**Task description**
Write out each line of the records that has "DENGİ" in it.

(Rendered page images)

^^^^^^^^^^^^^^^^

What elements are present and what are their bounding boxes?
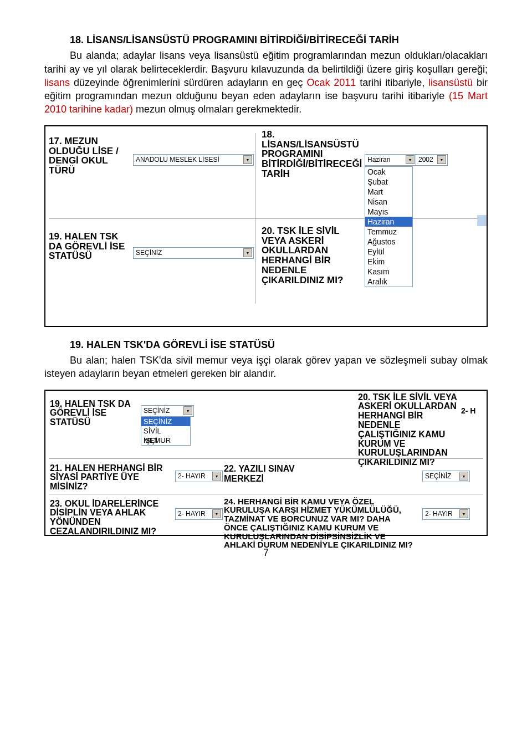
select-q19b[interactable]: SEÇİNİZ▾ bbox=[141, 405, 194, 417]
label-q19: 19. HALEN TSK DA GÖREVLİ İSE STATÜSÜ bbox=[49, 232, 130, 262]
label-q19b: 19. HALEN TSK DA GÖREVLİ İSE STATÜSÜ bbox=[50, 400, 136, 427]
select-q18-month[interactable]: Haziran▾ bbox=[365, 154, 416, 166]
section-18-body: Bu alanda; adaylar lisans veya lisansüst… bbox=[44, 49, 488, 116]
option-Eylül[interactable]: Eylül bbox=[365, 247, 412, 257]
screenshot-2: 19. HALEN TSK DA GÖREVLİ İSE STATÜSÜ SEÇ… bbox=[44, 390, 488, 536]
select-q24[interactable]: 2- HAYIR▾ bbox=[422, 508, 470, 520]
label-q24: 24. HERHANGİ BİR KAMU VEYA ÖZEL KURULUŞA… bbox=[224, 497, 416, 550]
section-18-title: 18. LİSANS/LİSANSÜSTÜ PROGRAMINI BİTİRDİ… bbox=[70, 34, 399, 45]
scrollbar[interactable] bbox=[477, 215, 487, 226]
chevron-down-icon: ▾ bbox=[183, 406, 192, 415]
select-q23[interactable]: 2- HAYIR▾ bbox=[175, 508, 223, 520]
section-19-heading: 19. HALEN TSK'DA GÖREVLİ İSE STATÜSÜ bbox=[44, 338, 488, 351]
label-q20b: 20. TSK İLE SİVİL VEYA ASKERİ OKULLARDAN… bbox=[358, 393, 458, 467]
option-Haziran[interactable]: Haziran bbox=[365, 217, 412, 227]
option-Ekim[interactable]: Ekim bbox=[365, 257, 412, 267]
select-q21[interactable]: 2- HAYIR▾ bbox=[175, 471, 223, 482]
select-q22[interactable]: SEÇİNİZ▾ bbox=[422, 471, 470, 482]
option-Ağustos[interactable]: Ağustos bbox=[365, 237, 412, 247]
chevron-down-icon: ▾ bbox=[243, 248, 252, 257]
select-q19[interactable]: SEÇİNİZ▾ bbox=[133, 247, 254, 259]
screenshot-1: 17. MEZUN OLDUĞU LİSE / DENGİ OKUL TÜRÜ … bbox=[44, 125, 488, 327]
option-Aralık[interactable]: Aralık bbox=[365, 277, 412, 287]
divider bbox=[49, 494, 483, 494]
option-Ocak[interactable]: Ocak bbox=[365, 167, 412, 177]
section-18-heading: 18. LİSANS/LİSANSÜSTÜ PROGRAMINI BİTİRDİ… bbox=[44, 33, 488, 47]
divider bbox=[49, 218, 483, 219]
label-q20: 20. TSK İLE SİVİL VEYA ASKERİ OKULLARDAN… bbox=[262, 226, 361, 285]
option-Temmuz[interactable]: Temmuz bbox=[365, 227, 412, 237]
option-Mayıs[interactable]: Mayıs bbox=[365, 207, 412, 217]
label-q17: 17. MEZUN OLDUĞU LİSE / DENGİ OKUL TÜRÜ bbox=[49, 136, 130, 176]
select-q17[interactable]: ANADOLU MESLEK LİSESİ▾ bbox=[133, 154, 254, 166]
divider bbox=[49, 458, 483, 459]
vertical-divider bbox=[255, 133, 255, 304]
select-q18-year[interactable]: 2002▾ bbox=[416, 154, 448, 166]
chevron-down-icon: ▾ bbox=[212, 472, 221, 481]
section-19-title: 19. HALEN TSK'DA GÖREVLİ İSE STATÜSÜ bbox=[70, 339, 275, 350]
option-SEÇİNİZ[interactable]: SEÇİNİZ bbox=[141, 417, 190, 426]
value-q20b: 2- H bbox=[461, 406, 475, 415]
dropdown-months[interactable]: OcakŞubatMartNisanMayısHaziranTemmuzAğus… bbox=[365, 166, 413, 287]
label-q21: 21. HALEN HERHANGİ BİR SİYASİ PARTİYE ÜY… bbox=[50, 464, 172, 492]
chevron-down-icon: ▾ bbox=[459, 509, 468, 518]
label-q18: 18. LİSANS/LİSANSÜSTÜ PROGRAMINI BİTİRDİ… bbox=[262, 130, 361, 179]
chevron-down-icon: ▾ bbox=[212, 509, 221, 518]
option-Nisan[interactable]: Nisan bbox=[365, 197, 412, 207]
label-q23: 23. OKUL İDARELERİNCE DİSİPLİN VEYA AHLA… bbox=[50, 499, 172, 537]
option-Mart[interactable]: Mart bbox=[365, 187, 412, 197]
option-Şubat[interactable]: Şubat bbox=[365, 177, 412, 187]
chevron-down-icon: ▾ bbox=[243, 155, 252, 164]
dropdown-q19b[interactable]: SEÇİNİZSİVİL MEMURİŞÇİ bbox=[141, 416, 191, 446]
option-Kasım[interactable]: Kasım bbox=[365, 267, 412, 277]
label-q22: 22. YAZILI SINAV MERKEZİ bbox=[224, 464, 335, 484]
chevron-down-icon: ▾ bbox=[406, 155, 415, 164]
chevron-down-icon: ▾ bbox=[437, 155, 446, 164]
option-SİVİL MEMUR[interactable]: SİVİL MEMUR bbox=[141, 426, 190, 436]
chevron-down-icon: ▾ bbox=[459, 472, 468, 481]
section-19-body: Bu alan; halen TSK'da sivil memur veya i… bbox=[44, 354, 488, 381]
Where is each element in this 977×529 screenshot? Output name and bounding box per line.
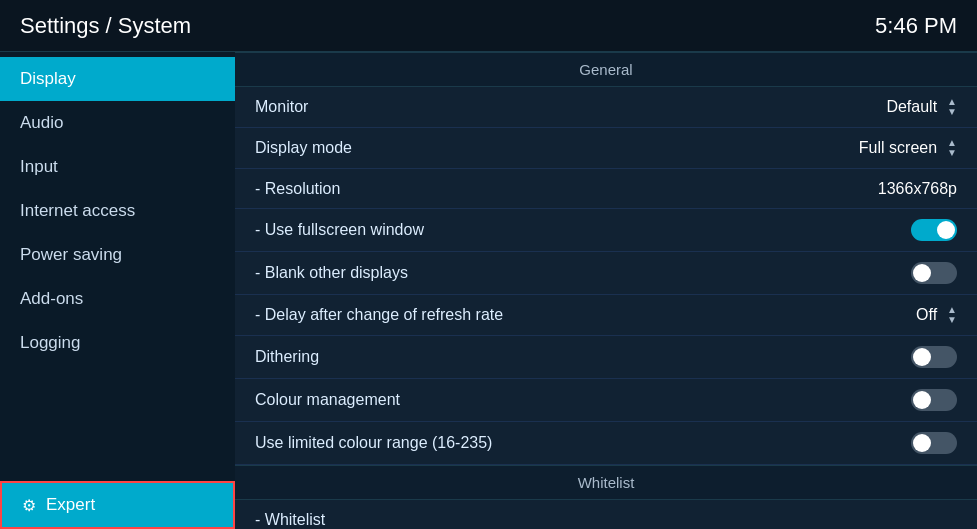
limited-colour-label: Use limited colour range (16-235)	[255, 434, 492, 452]
sidebar-item-input[interactable]: Input	[0, 145, 235, 189]
delay-refresh-arrows: ▲ ▼	[947, 305, 957, 325]
monitor-label: Monitor	[255, 98, 308, 116]
dithering-toggle	[911, 346, 957, 368]
arrow-down-icon: ▼	[947, 107, 957, 117]
setting-delay-refresh[interactable]: - Delay after change of refresh rate Off…	[235, 295, 977, 336]
resolution-value: 1366x768p	[878, 180, 957, 198]
toggle-knob	[913, 264, 931, 282]
arrow-down-icon: ▼	[947, 148, 957, 158]
content-area: General Monitor Default ▲ ▼ Display mode…	[235, 52, 977, 529]
toggle-knob	[913, 391, 931, 409]
sidebar-item-add-ons[interactable]: Add-ons	[0, 277, 235, 321]
resolution-label: - Resolution	[255, 180, 340, 198]
setting-monitor[interactable]: Monitor Default ▲ ▼	[235, 87, 977, 128]
expert-label: Expert	[46, 495, 95, 515]
header: Settings / System 5:46 PM	[0, 0, 977, 52]
fullscreen-window-toggle	[911, 219, 957, 241]
setting-limited-colour[interactable]: Use limited colour range (16-235)	[235, 422, 977, 465]
display-mode-arrows: ▲ ▼	[947, 138, 957, 158]
section-whitelist: Whitelist	[235, 465, 977, 500]
fullscreen-window-label: - Use fullscreen window	[255, 221, 424, 239]
expert-button[interactable]: ⚙ Expert	[0, 481, 235, 529]
sidebar-item-power-saving[interactable]: Power saving	[0, 233, 235, 277]
toggle-knob	[913, 434, 931, 452]
toggle-colour-management[interactable]	[911, 389, 957, 411]
setting-colour-management[interactable]: Colour management	[235, 379, 977, 422]
display-mode-label: Display mode	[255, 139, 352, 157]
gear-icon: ⚙	[22, 496, 36, 515]
toggle-blank-displays[interactable]	[911, 262, 957, 284]
sidebar-bottom: ⚙ Expert	[0, 481, 235, 529]
delay-refresh-value: Off ▲ ▼	[916, 305, 957, 325]
colour-management-toggle	[911, 389, 957, 411]
toggle-knob	[937, 221, 955, 239]
dithering-label: Dithering	[255, 348, 319, 366]
delay-refresh-label: - Delay after change of refresh rate	[255, 306, 503, 324]
sidebar: Display Audio Input Internet access Powe…	[0, 52, 235, 529]
setting-fullscreen-window[interactable]: - Use fullscreen window	[235, 209, 977, 252]
setting-whitelist[interactable]: - Whitelist	[235, 500, 977, 529]
sidebar-item-audio[interactable]: Audio	[0, 101, 235, 145]
toggle-dithering[interactable]	[911, 346, 957, 368]
toggle-knob	[913, 348, 931, 366]
setting-display-mode[interactable]: Display mode Full screen ▲ ▼	[235, 128, 977, 169]
sidebar-item-logging[interactable]: Logging	[0, 321, 235, 365]
monitor-value: Default ▲ ▼	[886, 97, 957, 117]
arrow-down-icon: ▼	[947, 315, 957, 325]
blank-displays-label: - Blank other displays	[255, 264, 408, 282]
monitor-arrows: ▲ ▼	[947, 97, 957, 117]
blank-displays-toggle	[911, 262, 957, 284]
display-mode-value: Full screen ▲ ▼	[859, 138, 957, 158]
setting-blank-displays[interactable]: - Blank other displays	[235, 252, 977, 295]
setting-dithering[interactable]: Dithering	[235, 336, 977, 379]
whitelist-label: - Whitelist	[255, 511, 325, 529]
limited-colour-toggle	[911, 432, 957, 454]
page-title: Settings / System	[20, 13, 191, 39]
main-layout: Display Audio Input Internet access Powe…	[0, 52, 977, 529]
section-general: General	[235, 52, 977, 87]
colour-management-label: Colour management	[255, 391, 400, 409]
clock: 5:46 PM	[875, 13, 957, 39]
sidebar-item-internet-access[interactable]: Internet access	[0, 189, 235, 233]
toggle-fullscreen-window[interactable]	[911, 219, 957, 241]
sidebar-item-display[interactable]: Display	[0, 57, 235, 101]
toggle-limited-colour[interactable]	[911, 432, 957, 454]
setting-resolution[interactable]: - Resolution 1366x768p	[235, 169, 977, 209]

^^^^^^^^^^^^^^^^

**Output of the exercise**
screenshot-1: 17. MEZUN OLDUĞU LİSE / DENGİ OKUL TÜRÜ … bbox=[44, 125, 488, 327]
label-q17: 17. MEZUN OLDUĞU LİSE / DENGİ OKUL TÜRÜ bbox=[49, 136, 130, 176]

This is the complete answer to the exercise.